Corned Beef and Cabbage Soup

Recipe Categories: All Recipes  |  Brisket  |  St. Patrick's Day
Corned Beef and Cabbage Soup
Use the simplicity of easy Omaha Steaks Corned Beef to make this St Patrick's Day favorite easier than ever. You'll combine plum tomatoes, gold potatoes, green cabbage, barley, veggies and more, and be ready in just 40 minutes.
Ingredients
  • 1/4 lb. Omaha Steaks Corned Beef, cut into thin strips
  • 1 lb. plum tomatoes, halved
  • 1/2 lb. yukon gold potatoes, chopped
  • 4 cups chopped green cabbage (about 1/4 medium head)
  • 4 cups chicken stock
  • 3 cups beef stock
  • 3/4 cup quick-cooking barley
  • 3 stalks celery, quartered
  • 3 medium carrots, quartered
  • 1 medium onion, quartered
  • 3 Tbsp. unsalted butter
  • 1/4 tsp. ground allspice
  • salt and freshly ground pepper
Preparation
  1. Pulse the onion, celery and carrots in a food processor until they are pea-size pieces.

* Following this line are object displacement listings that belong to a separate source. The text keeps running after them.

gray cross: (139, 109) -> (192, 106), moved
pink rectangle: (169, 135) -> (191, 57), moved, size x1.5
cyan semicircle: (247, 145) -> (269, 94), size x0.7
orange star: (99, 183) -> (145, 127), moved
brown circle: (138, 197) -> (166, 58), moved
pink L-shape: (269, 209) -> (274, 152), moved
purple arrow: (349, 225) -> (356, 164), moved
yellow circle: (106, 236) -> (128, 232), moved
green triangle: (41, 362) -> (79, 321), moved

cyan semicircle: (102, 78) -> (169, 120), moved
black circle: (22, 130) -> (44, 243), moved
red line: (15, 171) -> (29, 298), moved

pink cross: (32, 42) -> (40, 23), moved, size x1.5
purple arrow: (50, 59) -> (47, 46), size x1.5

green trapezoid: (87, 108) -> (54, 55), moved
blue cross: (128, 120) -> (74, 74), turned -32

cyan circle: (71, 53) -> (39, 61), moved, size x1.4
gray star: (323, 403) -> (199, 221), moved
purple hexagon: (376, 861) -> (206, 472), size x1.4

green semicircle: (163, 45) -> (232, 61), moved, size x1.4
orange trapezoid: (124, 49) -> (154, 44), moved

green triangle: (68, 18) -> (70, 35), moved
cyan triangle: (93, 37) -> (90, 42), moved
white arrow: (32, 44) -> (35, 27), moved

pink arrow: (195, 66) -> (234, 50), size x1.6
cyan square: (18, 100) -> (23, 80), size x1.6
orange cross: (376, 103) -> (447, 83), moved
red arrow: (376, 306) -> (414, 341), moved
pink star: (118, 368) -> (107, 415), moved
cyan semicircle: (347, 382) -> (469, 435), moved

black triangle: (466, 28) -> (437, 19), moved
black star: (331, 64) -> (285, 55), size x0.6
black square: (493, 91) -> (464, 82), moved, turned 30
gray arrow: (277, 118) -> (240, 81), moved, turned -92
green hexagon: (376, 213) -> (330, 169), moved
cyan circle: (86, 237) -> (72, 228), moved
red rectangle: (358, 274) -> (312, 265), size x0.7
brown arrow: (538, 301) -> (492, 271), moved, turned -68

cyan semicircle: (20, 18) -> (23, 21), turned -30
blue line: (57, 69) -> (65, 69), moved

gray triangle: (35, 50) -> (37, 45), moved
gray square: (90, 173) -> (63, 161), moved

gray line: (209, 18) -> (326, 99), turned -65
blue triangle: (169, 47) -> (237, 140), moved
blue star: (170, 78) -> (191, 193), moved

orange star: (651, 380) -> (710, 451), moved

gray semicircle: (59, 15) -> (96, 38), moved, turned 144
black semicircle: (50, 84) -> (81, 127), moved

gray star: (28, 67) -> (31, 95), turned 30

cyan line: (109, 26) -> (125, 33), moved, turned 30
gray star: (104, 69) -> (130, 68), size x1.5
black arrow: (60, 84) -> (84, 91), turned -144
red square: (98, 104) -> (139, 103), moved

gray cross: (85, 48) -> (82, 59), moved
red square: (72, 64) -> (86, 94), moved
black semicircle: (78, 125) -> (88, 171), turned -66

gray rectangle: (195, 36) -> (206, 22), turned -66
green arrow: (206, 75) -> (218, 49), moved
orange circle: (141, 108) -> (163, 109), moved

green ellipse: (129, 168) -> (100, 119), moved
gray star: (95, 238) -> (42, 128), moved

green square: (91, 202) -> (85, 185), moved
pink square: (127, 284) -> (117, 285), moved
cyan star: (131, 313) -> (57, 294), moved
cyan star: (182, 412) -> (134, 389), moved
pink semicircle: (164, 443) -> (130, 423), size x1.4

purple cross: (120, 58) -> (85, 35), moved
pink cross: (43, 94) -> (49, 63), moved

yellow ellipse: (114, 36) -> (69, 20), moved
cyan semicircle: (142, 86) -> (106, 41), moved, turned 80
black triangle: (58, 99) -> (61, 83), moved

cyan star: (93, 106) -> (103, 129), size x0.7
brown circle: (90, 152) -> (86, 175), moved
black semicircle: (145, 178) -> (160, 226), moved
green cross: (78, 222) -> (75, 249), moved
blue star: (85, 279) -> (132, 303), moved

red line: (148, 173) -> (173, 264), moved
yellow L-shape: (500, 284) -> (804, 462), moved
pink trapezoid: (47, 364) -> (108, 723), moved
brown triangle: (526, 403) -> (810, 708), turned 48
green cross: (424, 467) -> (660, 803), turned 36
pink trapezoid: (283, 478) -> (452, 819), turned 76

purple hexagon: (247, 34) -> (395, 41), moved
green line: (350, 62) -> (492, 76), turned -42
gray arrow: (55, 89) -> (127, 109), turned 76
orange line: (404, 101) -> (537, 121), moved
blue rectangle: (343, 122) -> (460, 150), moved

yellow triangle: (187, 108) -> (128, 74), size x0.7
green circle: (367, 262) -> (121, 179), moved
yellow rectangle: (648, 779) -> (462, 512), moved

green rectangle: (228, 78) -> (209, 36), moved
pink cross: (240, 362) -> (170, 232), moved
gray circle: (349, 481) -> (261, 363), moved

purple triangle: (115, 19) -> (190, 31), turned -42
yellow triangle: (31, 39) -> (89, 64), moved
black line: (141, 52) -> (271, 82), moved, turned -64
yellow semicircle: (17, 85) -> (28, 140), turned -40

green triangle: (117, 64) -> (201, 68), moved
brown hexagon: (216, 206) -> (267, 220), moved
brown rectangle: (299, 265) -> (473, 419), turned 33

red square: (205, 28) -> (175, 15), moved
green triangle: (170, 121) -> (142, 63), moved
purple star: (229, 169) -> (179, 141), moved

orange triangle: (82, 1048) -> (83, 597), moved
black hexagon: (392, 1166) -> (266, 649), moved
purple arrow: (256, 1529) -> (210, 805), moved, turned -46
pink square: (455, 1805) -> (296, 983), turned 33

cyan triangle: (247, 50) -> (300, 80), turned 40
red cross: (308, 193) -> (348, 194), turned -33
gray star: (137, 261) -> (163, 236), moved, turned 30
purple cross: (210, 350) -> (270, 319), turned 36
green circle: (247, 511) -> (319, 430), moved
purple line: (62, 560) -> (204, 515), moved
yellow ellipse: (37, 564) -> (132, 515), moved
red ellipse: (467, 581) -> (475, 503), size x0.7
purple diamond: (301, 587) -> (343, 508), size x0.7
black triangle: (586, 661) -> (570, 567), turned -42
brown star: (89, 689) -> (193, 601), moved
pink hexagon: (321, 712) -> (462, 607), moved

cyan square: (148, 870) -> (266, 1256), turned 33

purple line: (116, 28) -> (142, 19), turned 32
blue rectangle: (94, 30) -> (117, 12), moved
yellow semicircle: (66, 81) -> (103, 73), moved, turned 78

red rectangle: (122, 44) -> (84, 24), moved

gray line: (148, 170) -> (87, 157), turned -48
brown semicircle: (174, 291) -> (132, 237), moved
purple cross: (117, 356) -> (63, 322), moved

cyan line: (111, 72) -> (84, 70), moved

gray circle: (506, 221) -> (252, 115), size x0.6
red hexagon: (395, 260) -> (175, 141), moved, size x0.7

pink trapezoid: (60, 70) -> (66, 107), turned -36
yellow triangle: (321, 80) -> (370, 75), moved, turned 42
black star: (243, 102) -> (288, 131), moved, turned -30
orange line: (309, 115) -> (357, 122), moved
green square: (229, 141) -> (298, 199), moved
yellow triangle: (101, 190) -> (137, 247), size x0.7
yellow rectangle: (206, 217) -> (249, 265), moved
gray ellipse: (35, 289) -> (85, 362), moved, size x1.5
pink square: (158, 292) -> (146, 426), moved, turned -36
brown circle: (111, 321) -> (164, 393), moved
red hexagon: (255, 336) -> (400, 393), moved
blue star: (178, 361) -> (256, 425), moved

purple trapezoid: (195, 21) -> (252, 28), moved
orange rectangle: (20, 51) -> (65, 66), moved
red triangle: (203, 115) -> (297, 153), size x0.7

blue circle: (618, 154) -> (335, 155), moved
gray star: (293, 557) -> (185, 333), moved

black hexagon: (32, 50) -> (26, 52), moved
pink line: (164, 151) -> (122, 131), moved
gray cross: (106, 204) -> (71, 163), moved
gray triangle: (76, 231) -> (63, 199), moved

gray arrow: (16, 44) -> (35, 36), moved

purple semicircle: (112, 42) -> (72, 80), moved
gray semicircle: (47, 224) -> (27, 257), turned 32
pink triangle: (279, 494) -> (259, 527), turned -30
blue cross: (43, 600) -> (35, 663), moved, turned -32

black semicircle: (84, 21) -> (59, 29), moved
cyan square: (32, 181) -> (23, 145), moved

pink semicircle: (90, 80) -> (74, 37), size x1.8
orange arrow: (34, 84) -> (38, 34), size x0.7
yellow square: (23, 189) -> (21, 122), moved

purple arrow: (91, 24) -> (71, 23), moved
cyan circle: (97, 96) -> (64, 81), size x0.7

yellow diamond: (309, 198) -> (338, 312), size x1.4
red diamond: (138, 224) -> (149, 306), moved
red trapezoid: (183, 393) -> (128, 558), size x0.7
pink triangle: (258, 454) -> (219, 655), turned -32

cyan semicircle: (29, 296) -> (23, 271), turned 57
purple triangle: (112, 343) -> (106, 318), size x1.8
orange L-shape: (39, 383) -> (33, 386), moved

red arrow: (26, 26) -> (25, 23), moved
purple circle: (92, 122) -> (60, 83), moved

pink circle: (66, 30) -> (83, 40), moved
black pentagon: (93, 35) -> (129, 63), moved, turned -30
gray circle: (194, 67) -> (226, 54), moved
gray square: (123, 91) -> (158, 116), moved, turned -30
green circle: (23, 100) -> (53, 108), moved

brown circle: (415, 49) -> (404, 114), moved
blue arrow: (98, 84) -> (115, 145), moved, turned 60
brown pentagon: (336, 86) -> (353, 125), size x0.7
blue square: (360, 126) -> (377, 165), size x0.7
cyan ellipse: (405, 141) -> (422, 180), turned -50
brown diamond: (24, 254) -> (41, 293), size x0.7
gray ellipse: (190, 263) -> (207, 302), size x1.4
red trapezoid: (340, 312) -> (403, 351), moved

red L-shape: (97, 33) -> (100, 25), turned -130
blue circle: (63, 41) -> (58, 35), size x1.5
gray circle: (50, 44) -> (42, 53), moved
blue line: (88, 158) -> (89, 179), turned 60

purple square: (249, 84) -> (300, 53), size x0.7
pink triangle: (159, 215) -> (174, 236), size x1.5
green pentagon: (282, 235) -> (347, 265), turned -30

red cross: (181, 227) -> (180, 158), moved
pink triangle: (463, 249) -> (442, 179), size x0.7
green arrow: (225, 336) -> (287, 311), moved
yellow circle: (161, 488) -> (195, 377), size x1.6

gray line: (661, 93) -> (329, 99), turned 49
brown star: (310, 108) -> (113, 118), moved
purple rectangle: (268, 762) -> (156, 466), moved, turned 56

  2. Melt the butter in a large pot over medium-high heat.
  3. Add the chopped onion, celery and carrots and the allspice and cook, stirring occasionally, until the vegetables are slightly softened, about 5 minutes.
  4. Add the tomatoes to the food processor and pulse until finely chopped.
  5. Transfer the tomatoes to the pot and add the beef stock, cabbage, potatoes, barley and 4 cups chicken stock; cover and bring to a boil.
  6. Uncover, reduce the heat to medium low and simmer until the potatoes and barley are tender, about 20 minutes.
  7. Stir in the corned beef and season to taste with salt and pepper.